|
FAQ This document contains a list of
Frequently Asked Questions (FAQ) about SAX.
If you have questions about SAX that aren't answered here,
try sending them to the
sax-users@lists.sourceforge.net
mailing list,
or to xml-dev.
Last Modified: 28 November 2001
SAX in Java
- How do I learn to use SAX?
Start with the QuickStart link at the left.
Current books covering Java and XML also address SAX2.
- What's a SAX driver, and how do I find
one?
-
A driver implements the SAX2 XMLReader interface.
It either parses XML directly, or repackages the parser so
you can talk to it using SAX interfaces like
ContentHandler.
Although you can have the SAX2 interfaces without a driver,
that's not useful;
it'd be like using JDBC without a database.
Most current Java programming environments include SAX2
drivers, along with the interfaces, in the core of their
XML support. That includes servlet environments and JDK 1.4
(from Sun).
See the "links" page (in this website's menu) for some parser
distributions you can get if you're temporarily SAX-deprived.
Read the documentation with that distribution; you may need to
know the name of the driver class to make
XMLReaderFactory.createXMLReader() behave.
(See the "quickstart" link for a table of some common
names for SAX drivers.)
- The ContentHandler.characters() callback is
missing data!
-
Please read the JavaDoc for this method. A parser may
split text into any number of separate chunks, and some characters
may be reported using ignorableWhitespace() instead
of this callback.
If you want all the text inside an element, you need to collect the
text from the various characters callbacks into a buffer.
Only when you see the endElement event can you be sure that
you have seen all the text, and some of it may really "belong" to
child elements.
- Why doesn't this SAX parser report the XML
declaration with
ContentHandler.processingInstruction()?
-
Your parser is correct. The XML and text declarations look like
processing instructions for historical reasons (to avoid breaking
legacy SGML parsers) but they are not processing
instructions. See production 23 in the XML 1.0 Recommendation.
(A SAX2 Extensions 1.1 API will expose the information in
these declarations, although not all parsers will support it.)

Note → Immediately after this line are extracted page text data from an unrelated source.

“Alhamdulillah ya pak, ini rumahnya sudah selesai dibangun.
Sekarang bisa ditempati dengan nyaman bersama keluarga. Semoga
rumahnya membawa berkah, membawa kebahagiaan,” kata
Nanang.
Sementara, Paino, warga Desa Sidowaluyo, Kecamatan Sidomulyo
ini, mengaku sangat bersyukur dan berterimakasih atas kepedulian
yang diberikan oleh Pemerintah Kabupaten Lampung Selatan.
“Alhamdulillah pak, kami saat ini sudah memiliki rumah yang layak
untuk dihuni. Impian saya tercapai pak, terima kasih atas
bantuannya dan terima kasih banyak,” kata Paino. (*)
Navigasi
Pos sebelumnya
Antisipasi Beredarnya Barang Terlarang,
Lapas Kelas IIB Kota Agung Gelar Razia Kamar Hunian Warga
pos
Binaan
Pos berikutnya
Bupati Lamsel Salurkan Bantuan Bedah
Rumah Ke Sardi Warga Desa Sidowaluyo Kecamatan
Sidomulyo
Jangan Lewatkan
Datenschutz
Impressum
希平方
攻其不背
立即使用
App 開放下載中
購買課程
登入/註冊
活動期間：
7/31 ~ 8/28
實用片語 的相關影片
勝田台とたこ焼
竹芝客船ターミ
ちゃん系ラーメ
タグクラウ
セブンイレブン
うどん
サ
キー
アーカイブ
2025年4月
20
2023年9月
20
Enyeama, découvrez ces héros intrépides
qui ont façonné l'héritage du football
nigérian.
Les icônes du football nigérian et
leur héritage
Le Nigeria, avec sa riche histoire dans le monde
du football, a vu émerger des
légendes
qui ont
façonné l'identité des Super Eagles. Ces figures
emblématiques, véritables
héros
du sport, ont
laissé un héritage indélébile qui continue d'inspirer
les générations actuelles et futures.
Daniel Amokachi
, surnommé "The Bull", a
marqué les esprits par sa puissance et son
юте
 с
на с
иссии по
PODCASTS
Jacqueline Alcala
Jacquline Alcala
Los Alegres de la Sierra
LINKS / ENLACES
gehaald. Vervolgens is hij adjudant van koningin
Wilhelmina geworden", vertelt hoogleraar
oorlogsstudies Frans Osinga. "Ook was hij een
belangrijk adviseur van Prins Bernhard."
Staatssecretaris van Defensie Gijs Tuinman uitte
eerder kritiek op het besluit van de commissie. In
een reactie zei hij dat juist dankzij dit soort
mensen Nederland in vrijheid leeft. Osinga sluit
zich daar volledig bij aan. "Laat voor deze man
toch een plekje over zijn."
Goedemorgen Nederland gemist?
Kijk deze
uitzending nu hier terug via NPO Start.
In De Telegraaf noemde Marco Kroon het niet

- Does SAX support comments/CDATA sections/DOCTYPE
declarations, etc.?
-
Not in the core API. These kinds of things are
pure lexical details, and are not relevant to most kinds of XML
processing, so it doesn't make sense to put them in the core and
force all implementors to support them.
However, SAX2 is designed to be extensible, and the
LexicalHandler interface is supported by most SAX parsers.
SAX2 parsers are not required to support this handler,
but they are required to report an error if you try to use
handlers they don't support.
- Should I use SAX or DOM?
-
Yes!
SAX and DOM are appropriate for different situations. If you're
interested in the advantages and disadvantages of each, see the
link at the left contrasting event based APIs to tree based ones.
If you're interested in socio-political aspects, remember that
SAX was designed without requiring people to drive or fly to any
face-to-face meetings or conferences, so it causes less pollution
than the DOM. It was also designed fully in the open, not
behind closed doors.
- J2SE 1.4 bundles an old version of SAX2.
How do I make SAX2 r2 or later available?
Use the new Endorsed Standards Override Mechanism and copy
the new sax.jar into the directory specified there.
It'll be something like
$JAVA_HOME/jre/lib/endorsed
for the JDK (or drop the "jre" for the JRE).
Notice that SAX is on the list of standards it's OK
to do this with, right there in alphabetical order.
Using this mechanism should let you redistribute a JRE
with current SAX support.
SAX2 r2 is API compatible with the older SAX2 version
used in the JDK, but it's got better documentation and
some bugfixes. The "SAX2 Extensions 1.1" is where new
features get added.
- Are there SAX2 Conformance Tests?
Some; they're not hosted on this website, since
they're under GPL. See the links page for the xmlconf
project. There are two kinds of tests.
The older tests make sure that SAX2 parsers all do the
Right Thing in terms of parsing XML and reporting errors
or document data. That's essentially an issue of conforming
to the XML 1.0 spec, as its requirements map to SAX2.
There are some newer sax2unit tests covering
SAX2 APIs that don't relate so directly to XML 1.0
conformance requirements.
Those tests are mostly important as a way that you
can be sure that different SAX2 parsers do the things
described in the API specification.
If they don't, you'd probably end up writing code that
depended on some particular parser, which is just what
SAX is trying to prevent!
SAX in Other Languages
- Where's the formal language-independent
SAX2 Specification?
-
There isn't any, and probably there won't ever be one.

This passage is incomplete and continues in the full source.